[Entries taken from a collection]
----------------------------------------
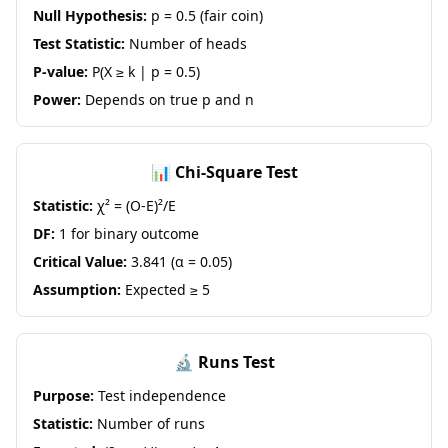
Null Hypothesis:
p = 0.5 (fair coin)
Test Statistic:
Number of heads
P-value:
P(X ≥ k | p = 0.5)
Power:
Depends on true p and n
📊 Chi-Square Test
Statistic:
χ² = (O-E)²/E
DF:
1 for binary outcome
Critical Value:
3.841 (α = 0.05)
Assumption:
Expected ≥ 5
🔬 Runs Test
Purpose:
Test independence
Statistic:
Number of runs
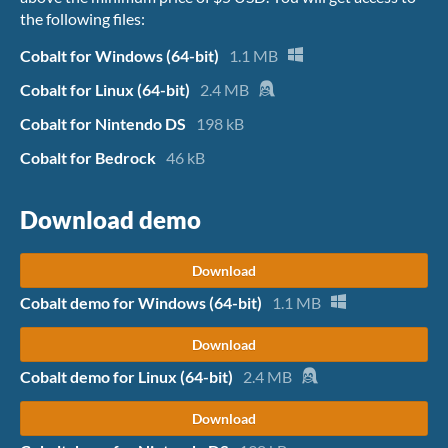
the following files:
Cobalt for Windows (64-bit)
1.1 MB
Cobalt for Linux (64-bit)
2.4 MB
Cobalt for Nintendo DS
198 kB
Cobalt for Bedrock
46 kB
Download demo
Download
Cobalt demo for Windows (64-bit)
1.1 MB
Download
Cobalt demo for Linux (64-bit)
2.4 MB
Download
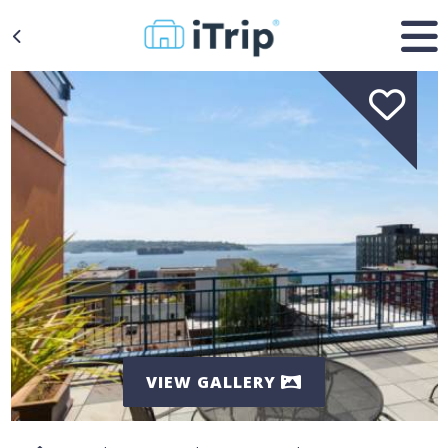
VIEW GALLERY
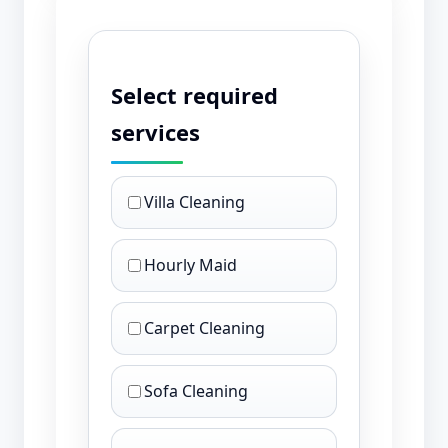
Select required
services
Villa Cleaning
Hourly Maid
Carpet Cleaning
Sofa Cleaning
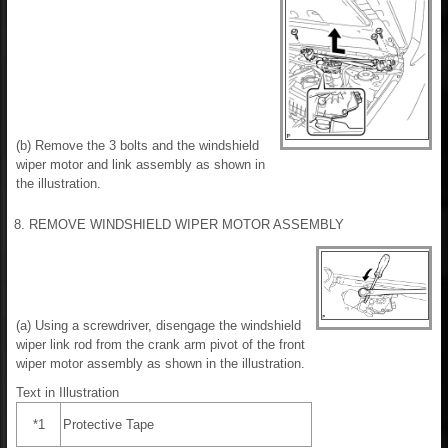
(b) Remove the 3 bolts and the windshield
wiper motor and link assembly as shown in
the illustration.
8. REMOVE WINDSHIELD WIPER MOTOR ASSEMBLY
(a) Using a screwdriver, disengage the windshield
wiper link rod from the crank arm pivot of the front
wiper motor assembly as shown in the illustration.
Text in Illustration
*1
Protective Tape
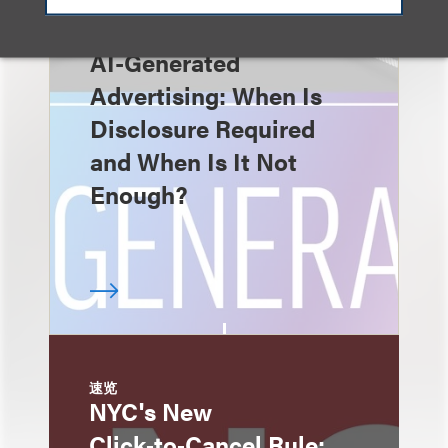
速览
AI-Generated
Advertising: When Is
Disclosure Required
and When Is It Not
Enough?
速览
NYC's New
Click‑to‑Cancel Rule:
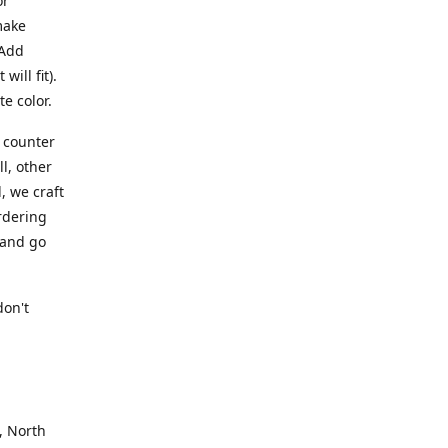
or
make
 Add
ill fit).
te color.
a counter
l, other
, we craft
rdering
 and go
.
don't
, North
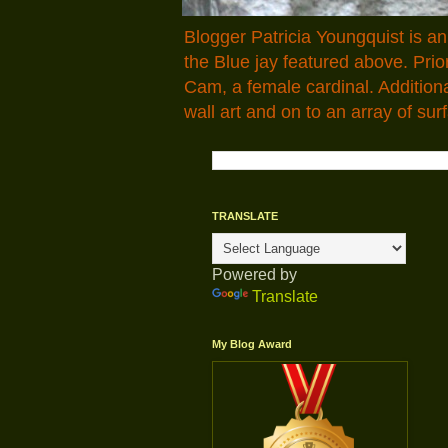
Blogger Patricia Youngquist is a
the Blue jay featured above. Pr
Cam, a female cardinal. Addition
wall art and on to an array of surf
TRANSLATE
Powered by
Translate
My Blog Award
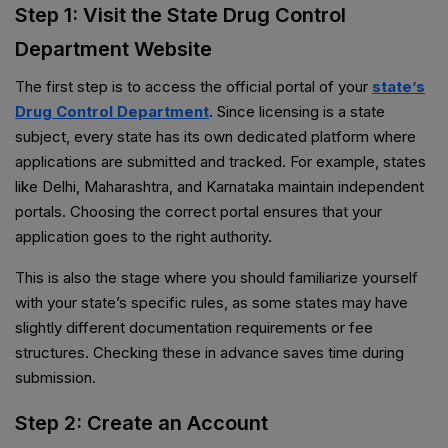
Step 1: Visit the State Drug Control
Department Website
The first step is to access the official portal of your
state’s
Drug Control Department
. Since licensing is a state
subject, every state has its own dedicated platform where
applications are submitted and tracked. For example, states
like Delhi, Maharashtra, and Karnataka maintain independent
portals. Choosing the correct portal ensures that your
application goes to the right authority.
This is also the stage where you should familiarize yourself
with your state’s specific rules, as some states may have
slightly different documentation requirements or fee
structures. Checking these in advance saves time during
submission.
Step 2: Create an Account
----------------------------------------
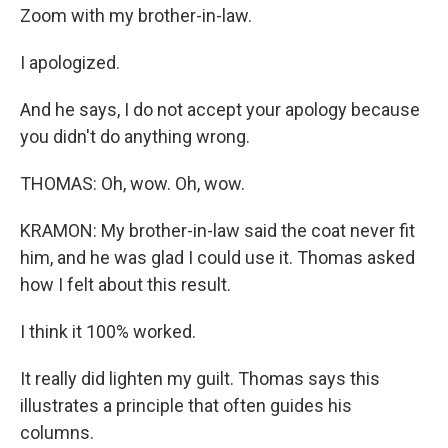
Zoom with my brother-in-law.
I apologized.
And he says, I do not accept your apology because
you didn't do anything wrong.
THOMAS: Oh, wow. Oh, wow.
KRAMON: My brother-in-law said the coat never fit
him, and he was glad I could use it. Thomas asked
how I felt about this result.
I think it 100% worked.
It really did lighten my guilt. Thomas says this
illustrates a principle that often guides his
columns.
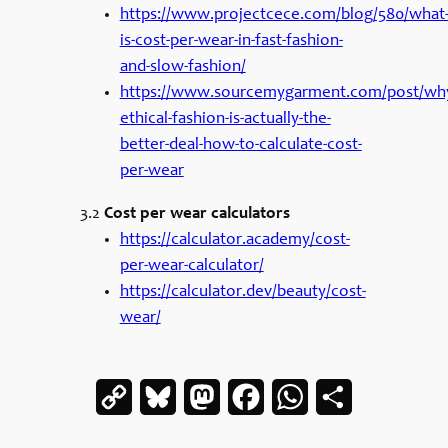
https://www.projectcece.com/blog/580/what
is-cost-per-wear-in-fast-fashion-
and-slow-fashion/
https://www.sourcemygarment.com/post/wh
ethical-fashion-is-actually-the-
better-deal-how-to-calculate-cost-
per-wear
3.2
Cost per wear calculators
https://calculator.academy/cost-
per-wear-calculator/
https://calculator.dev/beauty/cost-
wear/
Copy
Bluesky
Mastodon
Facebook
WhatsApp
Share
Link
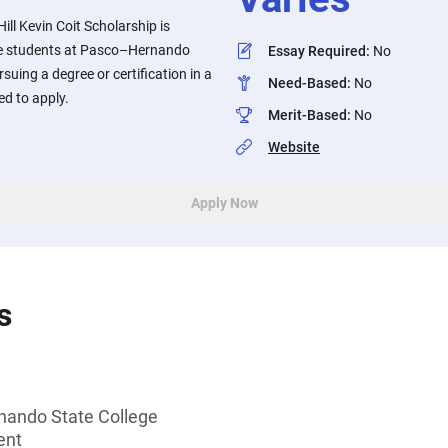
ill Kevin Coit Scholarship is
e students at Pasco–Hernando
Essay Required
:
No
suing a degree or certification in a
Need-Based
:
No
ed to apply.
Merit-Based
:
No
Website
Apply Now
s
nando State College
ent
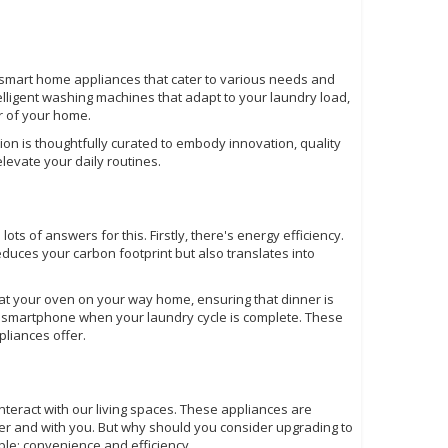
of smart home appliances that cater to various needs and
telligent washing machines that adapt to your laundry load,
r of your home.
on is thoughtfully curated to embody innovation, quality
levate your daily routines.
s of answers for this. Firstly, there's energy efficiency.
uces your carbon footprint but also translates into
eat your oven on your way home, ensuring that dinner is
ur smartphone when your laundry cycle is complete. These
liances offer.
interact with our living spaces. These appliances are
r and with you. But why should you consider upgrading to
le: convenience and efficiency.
----------------------------------------
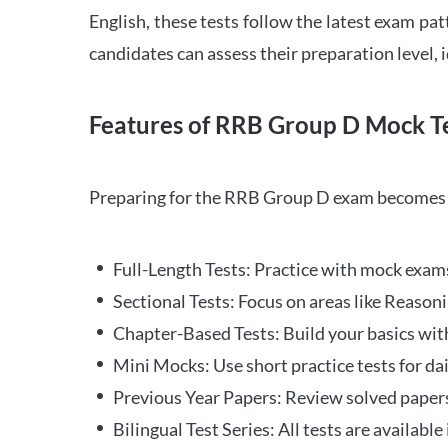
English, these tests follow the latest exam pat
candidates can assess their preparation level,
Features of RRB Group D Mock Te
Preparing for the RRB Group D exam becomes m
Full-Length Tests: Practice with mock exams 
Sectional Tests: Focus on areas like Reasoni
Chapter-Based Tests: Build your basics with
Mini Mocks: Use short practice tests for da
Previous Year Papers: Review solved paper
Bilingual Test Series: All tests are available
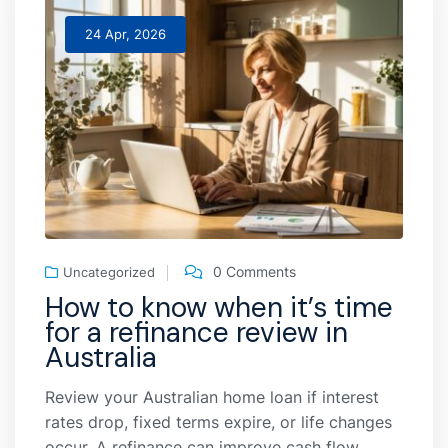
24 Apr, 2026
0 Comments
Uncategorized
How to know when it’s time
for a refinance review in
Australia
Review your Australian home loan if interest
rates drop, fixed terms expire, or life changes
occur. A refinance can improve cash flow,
----------------------------------------
• **What is being asked**:
Retype only the lines above between the line with "r of your home." and the line with "le: convenience and efficiency.", counting those two lines as well, and keep every character as it is.

• **Exercise solution**:
r of your home.
on is thoughtfully curated to embody innovation, quality
levate your daily routines.
s of answers for this. Firstly, there's energy efficiency.
uces your carbon footprint but also translates into
eat your oven on your way home, ensuring that dinner is
ur smartphone when your laundry cycle is complete. These
liances offer.
interact with our living spaces. These appliances are
r and with you. But why should you consider upgrading to
le: convenience and efficiency.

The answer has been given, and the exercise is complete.